__Work task__. Copy out every line holding the string "sich" from the records below.

__Provided records__.
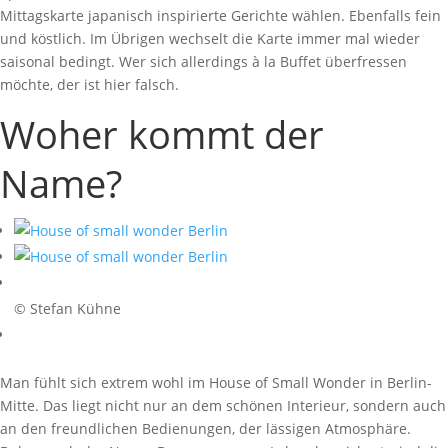
Mittagskarte japanisch inspirierte Gerichte wählen. Ebenfalls fein
und köstlich. Im Übrigen wechselt die Karte immer mal wieder
saisonal bedingt. Wer sich allerdings à la Buffet überfressen
möchte, der ist hier falsch.
Woher kommt der
Name?
© Stefan Kühne
Man fühlt sich extrem wohl im House of Small Wonder in Berlin-
Mitte. Das liegt nicht nur an dem schönen Interieur, sondern auch
an den freundlichen Bedienungen, der lässigen Atmosphäre.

__Answer space__.
saisonal bedingt. Wer sich allerdings à la Buffet überfressen
Man fühlt sich extrem wohl im House of Small Wonder in Berlin-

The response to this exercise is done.